Não cabe a este capítulo rever as medidas e estratégias de prevenção. Entretanto, destacam-se como medidas eficazes para se evitar o uso desnecessário de antibióticos:

1.
Contraceptivos:
Mulheres
sexualmente
ativas
que
usam
espermicidas (Principalmente associados com diafragmas)
devem rever seu comportamento sexual e sua escolha de método
anticonceptivo.

2. Aumentar o consumo de líquido / Micção pós-coito: Apesar de
poucas evidências, é aceitável sua recomendação rotineira por se
tratar de condutas não invasivas, baratas e de fácil aplicação.

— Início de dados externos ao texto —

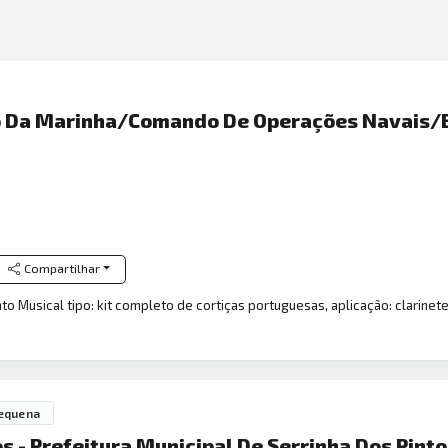
 Da Marinha/Comando De Operações Navais/Ba
Compartilhar
o Musical tipo: kit completo de cortiças portuguesas, aplicação: clarinete,
equena
s - Prefeitura Municipal De Serrinha Dos Pint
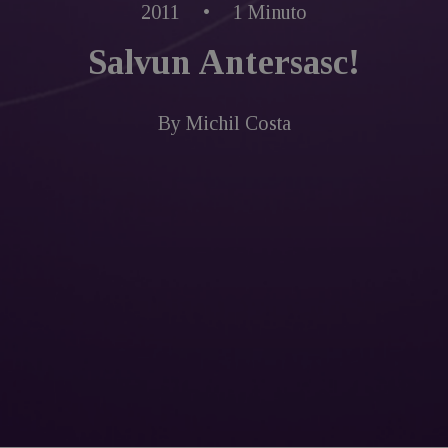
2011
•
1 Minuto
Salvun Antersasc!
By
Michil Costa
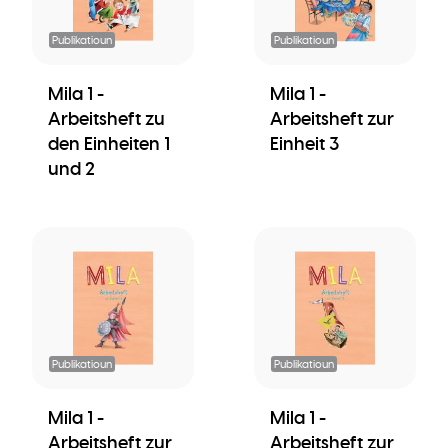
Publikatioun
Publikatioun
Mila 1 -
Mila 1 -
Arbeitsheft zu
Arbeitsheft zur
den Einheiten 1
Einheit 3
und 2
Publikatioun
Publikatioun
Mila 1 -
Mila 1 -
Arbeitsheft zur
Arbeitsheft zur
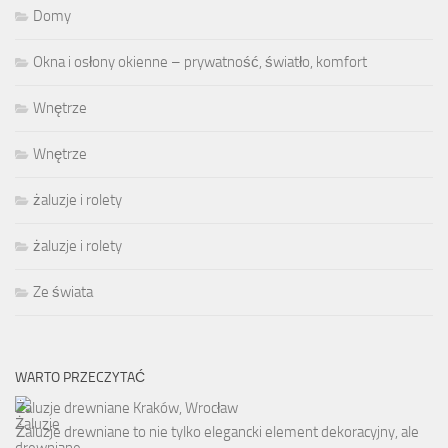
Domy
Okna i osłony okienne – prywatność, światło, komfort
Wnętrze
Wnętrze
żaluzje i rolety
żaluzje i rolety
Ze świata
WARTO PRZECZYTAĆ
Żaluzje drewniane Kraków, Wrocław
Żaluzje drewniane to nie tylko elegancki element dekoracyjny, ale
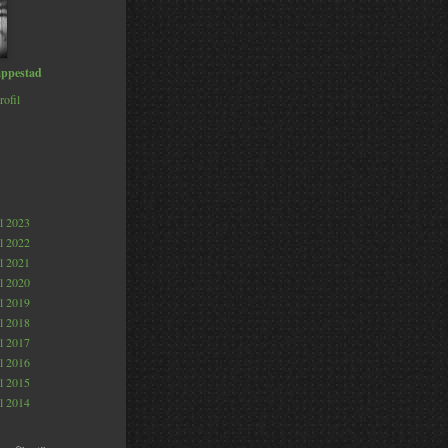
ppestad
rofil
al 2023
al 2022
al 2021
al 2020
al 2019
al 2018
al 2017
al 2016
al 2015
al 2014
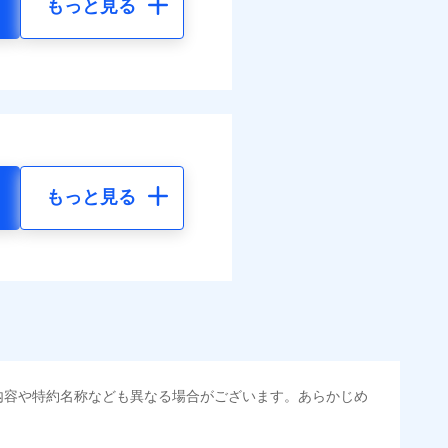
もっと見る
もっと見る
内容や特約名称なども異なる場合がございます。あらかじめ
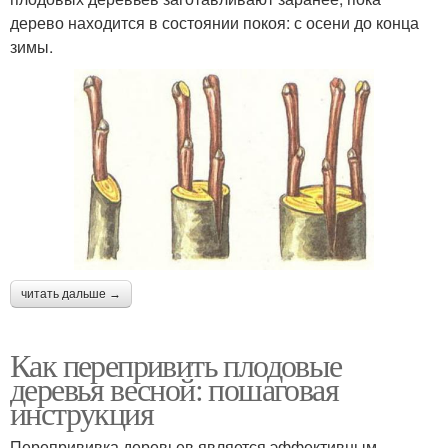
дерево находится в состоянии покоя: с осени до конца
зимы.
читать дальше →
Как перепривить плодовые
деревья весной: пошаговая
инструкция
Перепрививка деревьев является эффективным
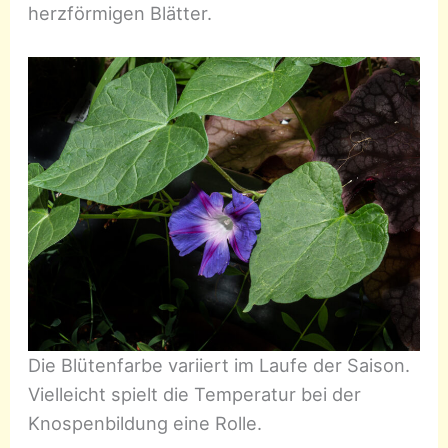
herzförmigen Blätter.
Die Blütenfarbe variiert im Laufe der Saison.
Vielleicht spielt die Temperatur bei der
Knospenbildung eine Rolle.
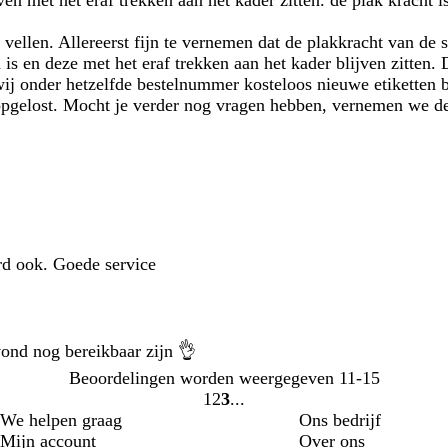
en met het eraf trekken aan het kader zitten. de plak kracht i
vellen. Allereerst fijn te vernemen dat de plakkracht van de s
 is en deze met het eraf trekken aan het kader blijven zitten
wij onder hetzelfde bestelnummer kosteloos nieuwe etiketten b
pgelost. Mocht je verder nog vragen hebben, vernemen we de
erd ook. Goede service
avond nog bereikbaar zijn 👌
Beoordelingen worden weergegeven
11-15
1
2
3
Naar
Naar
Naar
We helpen graag
Ons bedrijf
pagina
pagina
pagina
Mijn account
Over ons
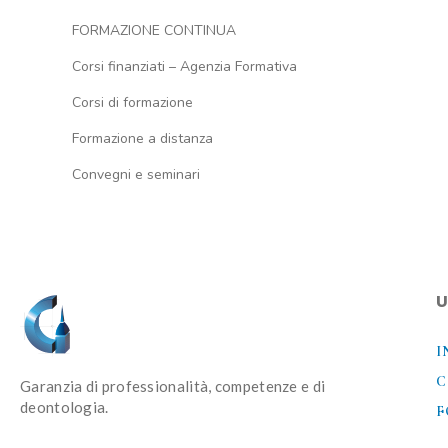
FORMAZIONE CONTINUA
Corsi finanziati – Agenzia Formativa
Corsi di formazione
Formazione a distanza
Convegni e seminari
U
I
C
Garanzia di professionalità, competenze e di
deontologia.
F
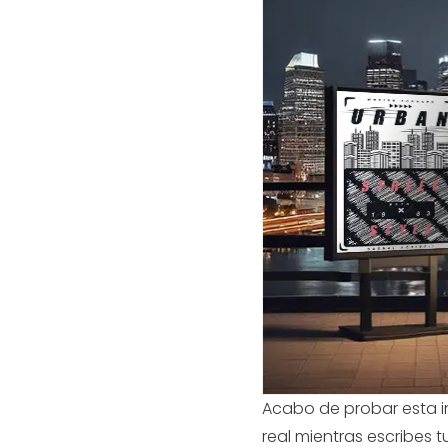
Acabo de probar esta in
real mientras escribes 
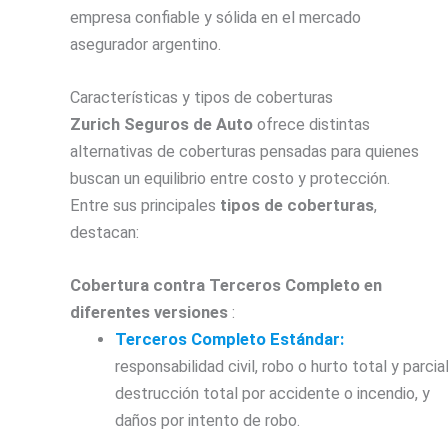
empresa confiable y sólida en el mercado
asegurador argentino.
Características y tipos de coberturas
Zurich Seguros de Auto
ofrece distintas
alternativas de coberturas pensadas para quienes
buscan un equilibrio entre costo y protección.
Entre sus principales
tipos de coberturas
,
destacan:
Cobertura contra Terceros Completo en
diferentes versiones
:
Terceros Completo Estándar:
responsabilidad civil, robo o hurto total y parcial
destrucción total por accidente o incendio, y
daños por intento de robo.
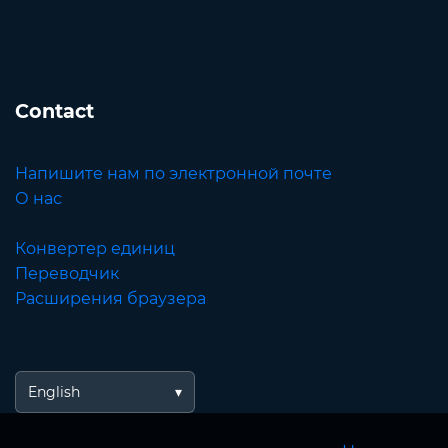
Contact
Напишите нам по электронной почте
О нас
Конвертер единиц
Переводчик
Расширения браузера
English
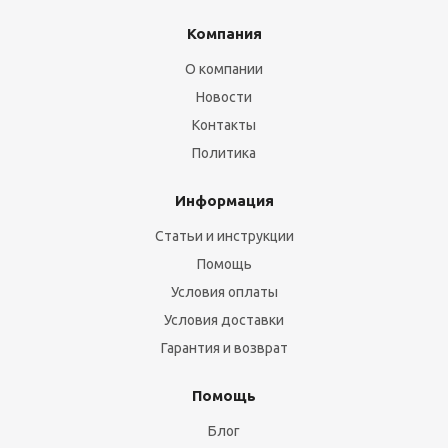
Компания
О компании
Новости
Контакты
Политика
Информация
Статьи и инструкции
Помощь
Условия оплаты
Условия доставки
Гарантия и возврат
Помощь
Блог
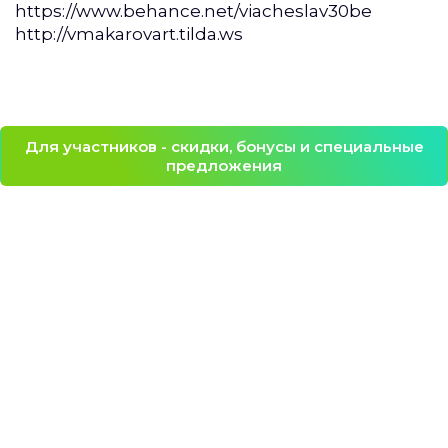
https://www.behance.net/viacheslav30be
http://vmakarovart.tilda.ws
Для участников - скидки, бонусы и специальные
предложения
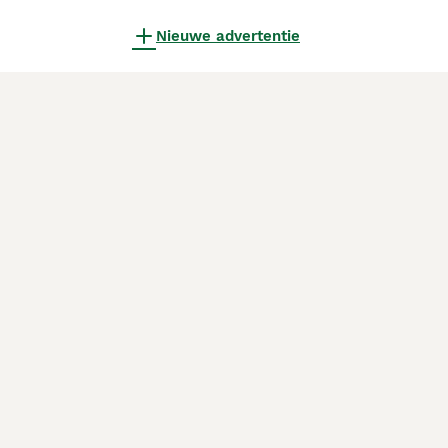
Nieuwe advertentie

3. Consumo de Sucos de Cranberry: Como a fruta não está disponível
facilmente no Brasil, troca-se por outras frutas cítricas. As evidências
são questionáveis, porém há metanalise favorável ao seu uso [22]

Antibioticoprofilaxia

O uso de antibióticos profiláticos para mulheres jovens com ITUs recorrentes é altamente eficaz mas deve ser feito de forma muito bem ponderada, por não ser esta prática infalível ou isenta de riscos [23]. Não raramente encontram-se mulheres tomando antibióticos profiláticos em dose inadequada, por tempo demasiadamente prolongado e/ou sem indicação. De forma muito simplificada, recomenda-se este tipo de profilaxia para as mulheres com >2 episódios de ITU sintomática em 6 meses ou .3 em 12 meses. Deve-se individualizar o uso de profilaxia contínua ou somente pós-coito, conforme a história da paciente. Os dados para antibioticoprofilaxia em crianças são menos contundentes pela falta de estudos com desenho adequado [24]. As melhores opções e os melhores regimes terapêuticos também devem ser individualizados, baseando-se, entre outros em: perfil de sensibilidade das ITUs prévias, alergias, intolerâncias, custo.Um ponto fundamental é confirmar que a paciente apresenta urocultura negativa antes do início de qualquer regime profilático. Outras medidas profiláticas Mulheres pós-menopausa devem ser avaliadas pelo seu ginecologista, pois habitualmente o uso de cremes vaginais a base de estriol reduzem a recorrência significativamente [25]. O uso de auto-tratamento orientado não é exatamente uma medida profilática,
mas tem sido usado com bons resultados em casos selecionados [26]. Uso de probióticos e imunoestimuladores também vem sendo avaliada, enquanto não surgem vacinas eficazes.

Tratamento

O tratamento das ITUs recorrentes segue os mesmos conceitos de tratamento de um episódio isolado, os quais serão abordados em outros capítulos. Cabe ressaltar o desafio crescente, especialmente nestes casos recorrentes, das elevadas taxas de resistência identificadas na comunidade. Como apresentado, mesmo a primo infecção vem apresentando aumento gradual nas taxas de falha devido à resistência bacteriana. Outro ponto de destaque são as ITUs caracterizadas como recidivantes. Toda vez que uma ITU é caracterizada como recidivante, significa que houve persistência da infecção e, portanto, além de investigar fatores anatômicos, deve-se considerar tratamento prolongado (4 a 6 semanas).